Он все понял. Но все еще не мог поверить – и говорил, говорил.
Внезапно с каким-то отвращением он заметил, что все его ассистенты ведут себя абсолютно нормально, а недавно взбесившийся анестезиолог что-то вводит ему в вену.
– Вы меня ликвидируете? – упавшим голосом спросил он.

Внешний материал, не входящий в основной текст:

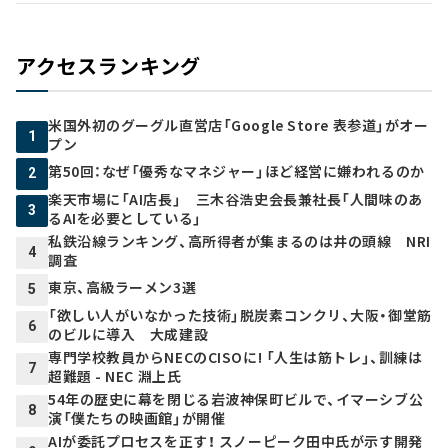
アクセスランキング
米国外初のグーグル直営店「Google Store 表参道」がオー
1
プン
第50回：なぜ「優秀なマネジャー」ほど経営に嫌われるのか
2
楽天市場に「AI店長」 三木谷浩史会長兼社長「人間味のあ
3
るAIを必要としている」
私鉄沿線ランキング、高所得者が集まるのは井の頭線 NRI
4
調査
東京、高級ラーメン3選
5
「欲しい人がいなかった技術」脱炭素コンクリ、大阪・御堂筋
6
のビルに導入 大成建設
専門学校教員からNECのCISOに! 「人生は筋トレ」、訓練は
7
超難題 - NEC 淵上氏
54年の歴史に幕を閉じる岩波神保町ビルで、イマーシブ公
8
演「僕たちの映画館」が開催
AIが委託プロセスを正す！ スノーピーク田中氏が示す開発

– Это всего лишь релаксанты и конфиденты. Успокойтесь. И продолжайте работать, – сказала какая-то женщина. Он уловил аромат ее духов – Лиу Шу прошлогодней коллекции, «Верба над зеркальной гладью реки». По телу разбежались в разные стороны прохладные шипучие ручейки. Забурлили в крови мириады вулканчиков. Он почувствовал умиротворение. Хорошая препарат-композиция – подумал он с блаженной улыбкой, уплывая куда-то вверх по течению.
30. Бесцветные
24 апреля. Второй день с тех пор, как он сказал, что мы боги. И забыл обо мне. И так и не подошел – хоть на пять минут, хоть на минуту, пусть бы мимо проходя хотя бы словечко бросил – на прогулке, в коридоре… Ничего. Я зачахла от тоски, не могу ни есть, ни спать. А увижу его в толпе – прячусь: такой он бодрый, беспечный и веселый, что глазами с ним встретиться боюсь, чтобы не увидел в них моей надежды и муки.
А тут еще девчонки. Как иногда впотьмах, бывает, обсчитаешься ступенькой и с размаху спотыкаешься о пустоту – точно такое же чувство возникает, когда входишь в комнату, раскаленную от разговора – и все мгновенно замолкают.

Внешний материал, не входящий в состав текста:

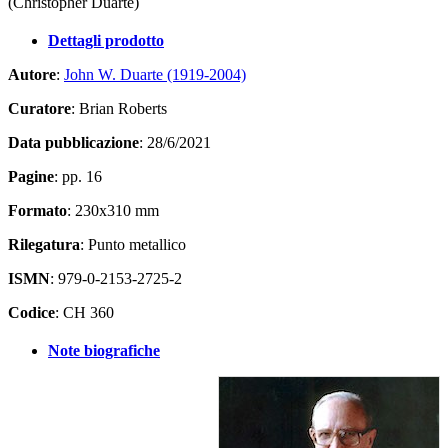
(Christopher Duarte)
Dettagli prodotto
Autore
:
John W. Duarte (1919-2004)
Curatore
: Brian Roberts
Data pubblicazione
: 28/6/2021
Pagine
: pp. 16
Formato
: 230x310 mm
Rilegatura
: Punto metallico
ISMN
: 979-0-2153-2725-2
Codice
: CH 360
Note biografiche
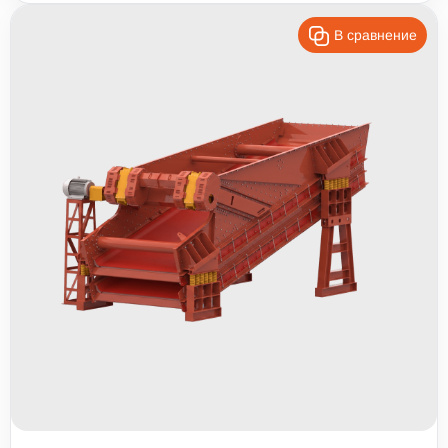
В сравнение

Теперь они со мной не разговаривают. Всё высказали в первый же день после Зарницы. И предательница я, и дезертирка.
– Из-за тебя мы продули, а ты ходишь как ни в чем не бывало, и морда еще такая – не доплюнуть, – сказала Рита.

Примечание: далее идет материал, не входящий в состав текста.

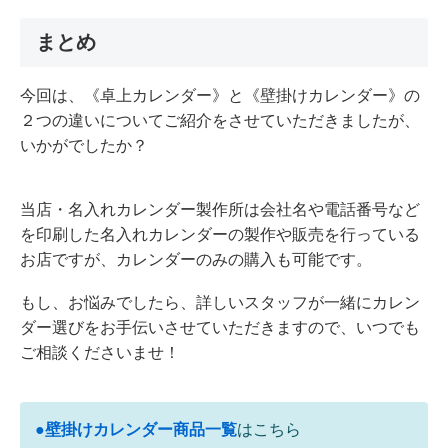
まとめ
今回は、《卓上カレンダー》と《壁掛けカレンダー》の
２つの違いについてご紹介をさせていただきましたが、
いかがでしたか？
当店・名入れカレンダー製作所は会社名や電話番号など
を印刷した名入れカレンダーの製作や販売を行っている
お店ですが、カレンダーのみの購入も可能です。
もし、お悩みでしたら、詳しいスタッフが一緒にカレン
ダー選びをお手伝いさせていただきますので、いつでも
ご相談くださいませ！
●壁掛けカレンダー商品一覧
はこちら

– Ты что, она теперь на клиросе! Попробуй доплюнь! – ехидничает Гольцева.
– Что-то мы ее там не видели, – замечает Марьялова.
– Зато кое-то видел, как она с Верясовым лизалась, – говорит Гольцева. – Представляю эту картину. Поле боя, усеянное трупами, – она драматическим жестом обвела вокруг себя рукой, – и два нежных голубка. Голуби мира!
– А может, у них любовь, – промурлыкала Усманова.
– А может, вы заткнетесь? – сказала я.
– На всяк роток не накинешь платок! – выкрикнула Лещенко, и тут со всех сторон понеслось.
Припомнили мне все мои грехи, и Люсю тоже:
– Герой-девица! Скажи спасибо, что не утопила Ирку Левицкую вместе с Люсей!
– Не надо, я не держу обиды, – кротко запротестовала Ира, святая душа безгрешная. – Я ей прощаю.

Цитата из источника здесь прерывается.